5 Create a new layer, call it actions. Click on the actions layer’s first frame and open the Actions panel by choosing Window > Actions or pressing F9 (PC) or ALT+F9 (Mac). Type in the following code:
coolTune = new Sound (soundLoader);
Test your movie. You should hear the mp3 file play. If you can’t hear it, either you didn’t follow the tutorial properly or you didn’t turn the speakers on 🙂 Just kidding… check if you typed in everything correctly, unlock the layer with the movie clip, if you don’t see it, find it by pressing CTRL+A (PC) or Command+A (Mac). Click on it once, and check the Properties panel – see if you got the Instance name correctly. Now, let’s see what do the different pieces of our code mean and do.
coolTune = new Sound (soundLoader);
This line creates a Sound object. In Flash, creating a Sound object is necessary if you want to control a sound via ActionScript. So, we basically tell Flash that
coolTune is a new Sound object (you can call it whatever you like – coolTune, coolSound, song01, etc. But, the Sound object needs to be associated with a movie clip to function. So, we wrote the Instance name (soundLoader in this case) between parentheses following the
new Sound bit of code. Now that we defined a new Sound object and associated it with a target movie clip, we can start to tell it what to do.
loadSound method (a method is a thing that an object can do, like for example, a real object can do things – a car can accelerate or steer) is used for loading an external mp3 file. This method has two parameters / the url (location of the file) and whether the mp3 file will be streamed or not. I will explain these two in more detail now.
If your mp3 file happens to be in the same folder as your Flash movie (as is the case in this tutorial) you just write the name of the file (with the extension .mp3) between quotation marks. If you have your mp3 files in a subfolder, called, let’s say, music, you would write the url as follows:
"music/somesong.mp3". See the images and what would the code for these situations be like below.
You probably now this already, if you ever linked any pages manually in HTML. It is just about finding the path to the mp3 file.
The second parameter between the parenthesis determines whether the sound (our mp3 file) will be streamed or not.
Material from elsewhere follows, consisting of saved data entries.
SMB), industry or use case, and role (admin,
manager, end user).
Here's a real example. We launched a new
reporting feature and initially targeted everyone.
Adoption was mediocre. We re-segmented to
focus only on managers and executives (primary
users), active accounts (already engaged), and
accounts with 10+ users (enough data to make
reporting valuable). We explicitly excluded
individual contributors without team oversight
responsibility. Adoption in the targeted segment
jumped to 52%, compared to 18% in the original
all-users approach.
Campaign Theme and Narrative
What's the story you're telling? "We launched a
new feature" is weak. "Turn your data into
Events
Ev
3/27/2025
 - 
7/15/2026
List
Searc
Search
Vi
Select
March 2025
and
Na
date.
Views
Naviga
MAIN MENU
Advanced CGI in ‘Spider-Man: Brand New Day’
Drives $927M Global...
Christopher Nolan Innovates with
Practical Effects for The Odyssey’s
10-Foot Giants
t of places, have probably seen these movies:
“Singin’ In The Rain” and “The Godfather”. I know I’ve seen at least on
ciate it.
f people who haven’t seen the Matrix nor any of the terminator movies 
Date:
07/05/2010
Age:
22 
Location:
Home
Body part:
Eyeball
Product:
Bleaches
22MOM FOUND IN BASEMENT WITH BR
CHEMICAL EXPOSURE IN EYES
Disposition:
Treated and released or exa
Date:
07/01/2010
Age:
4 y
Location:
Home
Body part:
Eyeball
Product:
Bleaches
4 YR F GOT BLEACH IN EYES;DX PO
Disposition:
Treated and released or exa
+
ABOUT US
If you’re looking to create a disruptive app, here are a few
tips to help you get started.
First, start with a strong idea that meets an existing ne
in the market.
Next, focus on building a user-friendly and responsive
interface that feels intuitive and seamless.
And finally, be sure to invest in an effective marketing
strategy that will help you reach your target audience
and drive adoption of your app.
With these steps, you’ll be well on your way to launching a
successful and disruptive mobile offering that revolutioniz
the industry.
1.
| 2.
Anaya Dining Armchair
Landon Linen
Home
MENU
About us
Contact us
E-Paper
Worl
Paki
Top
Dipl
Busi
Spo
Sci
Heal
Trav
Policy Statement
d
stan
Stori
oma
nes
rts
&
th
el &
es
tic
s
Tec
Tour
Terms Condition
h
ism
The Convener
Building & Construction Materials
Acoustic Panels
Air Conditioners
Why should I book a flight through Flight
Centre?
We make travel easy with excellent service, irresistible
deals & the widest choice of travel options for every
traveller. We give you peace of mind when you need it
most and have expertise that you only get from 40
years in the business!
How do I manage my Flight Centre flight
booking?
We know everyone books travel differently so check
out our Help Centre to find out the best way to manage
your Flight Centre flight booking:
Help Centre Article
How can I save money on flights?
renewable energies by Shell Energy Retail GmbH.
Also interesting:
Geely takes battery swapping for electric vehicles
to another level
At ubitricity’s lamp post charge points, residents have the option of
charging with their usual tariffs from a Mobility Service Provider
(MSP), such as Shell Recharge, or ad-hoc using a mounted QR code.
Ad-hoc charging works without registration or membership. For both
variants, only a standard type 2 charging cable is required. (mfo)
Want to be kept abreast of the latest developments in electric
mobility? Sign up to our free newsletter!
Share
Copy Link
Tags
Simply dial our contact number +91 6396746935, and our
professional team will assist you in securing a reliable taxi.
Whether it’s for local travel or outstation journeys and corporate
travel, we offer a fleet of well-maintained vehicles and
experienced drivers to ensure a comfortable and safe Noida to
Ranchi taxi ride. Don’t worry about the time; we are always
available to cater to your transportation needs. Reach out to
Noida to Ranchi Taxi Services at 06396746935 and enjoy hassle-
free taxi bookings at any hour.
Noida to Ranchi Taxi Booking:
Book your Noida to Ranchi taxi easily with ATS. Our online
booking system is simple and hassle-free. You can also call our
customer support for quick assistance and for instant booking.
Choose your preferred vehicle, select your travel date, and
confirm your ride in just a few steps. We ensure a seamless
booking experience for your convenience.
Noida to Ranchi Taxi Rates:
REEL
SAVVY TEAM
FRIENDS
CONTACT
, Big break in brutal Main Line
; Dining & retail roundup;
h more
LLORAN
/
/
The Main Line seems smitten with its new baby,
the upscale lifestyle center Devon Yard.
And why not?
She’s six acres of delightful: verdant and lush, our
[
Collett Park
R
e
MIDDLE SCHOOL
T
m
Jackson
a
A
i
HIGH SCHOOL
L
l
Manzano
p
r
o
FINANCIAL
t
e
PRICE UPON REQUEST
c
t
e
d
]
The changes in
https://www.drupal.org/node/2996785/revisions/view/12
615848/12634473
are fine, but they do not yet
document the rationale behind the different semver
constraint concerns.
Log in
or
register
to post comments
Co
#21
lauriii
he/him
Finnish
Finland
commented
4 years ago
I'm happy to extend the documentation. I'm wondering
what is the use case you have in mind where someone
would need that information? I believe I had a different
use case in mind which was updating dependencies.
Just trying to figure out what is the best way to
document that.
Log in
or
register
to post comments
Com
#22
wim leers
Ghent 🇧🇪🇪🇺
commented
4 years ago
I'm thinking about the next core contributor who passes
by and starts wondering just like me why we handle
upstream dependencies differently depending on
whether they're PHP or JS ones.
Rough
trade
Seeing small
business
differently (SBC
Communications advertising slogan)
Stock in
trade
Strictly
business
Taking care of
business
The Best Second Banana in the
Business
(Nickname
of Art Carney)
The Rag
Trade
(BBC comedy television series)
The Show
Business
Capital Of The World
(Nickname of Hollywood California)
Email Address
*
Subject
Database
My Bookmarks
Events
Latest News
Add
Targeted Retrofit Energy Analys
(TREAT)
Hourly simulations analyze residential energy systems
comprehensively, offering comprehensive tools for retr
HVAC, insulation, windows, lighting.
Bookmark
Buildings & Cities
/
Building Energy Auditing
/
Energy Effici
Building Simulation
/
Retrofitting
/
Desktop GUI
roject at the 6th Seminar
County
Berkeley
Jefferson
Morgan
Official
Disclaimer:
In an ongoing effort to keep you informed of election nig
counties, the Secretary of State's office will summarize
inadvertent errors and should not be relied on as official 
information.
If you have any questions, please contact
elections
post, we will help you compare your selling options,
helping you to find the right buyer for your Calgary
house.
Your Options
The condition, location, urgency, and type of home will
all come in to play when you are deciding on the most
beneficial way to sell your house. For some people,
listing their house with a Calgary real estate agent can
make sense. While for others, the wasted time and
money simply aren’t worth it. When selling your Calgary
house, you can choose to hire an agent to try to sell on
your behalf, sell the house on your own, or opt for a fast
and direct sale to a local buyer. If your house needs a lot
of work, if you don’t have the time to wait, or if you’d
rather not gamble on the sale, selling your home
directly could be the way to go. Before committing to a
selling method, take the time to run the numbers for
If you have (like in our case) this parameter set to
true, it will be streamed. This means that the mp3 file will begin to get loaded in your Flash movie, and it will start to play once a sufficient portion of it has been downloaded. Then, it will continue loading as it plays. This is ideal for songs, background music, etc.
If it is set to
false, the sound will play only once it has been loaded completely. This is best used for smaller files, like sounds for a button, a menu being opened etc. There is no sense in using this with an mp3 file which is a few megabytes big. The visitors to your site won’t hear anything until it has loaded completely, which may take 5 minutes or more, depending on the speed of their Internet connection. It would be great if everyone had a rad T1 connection (drool, drool), but that is not the case in the real world.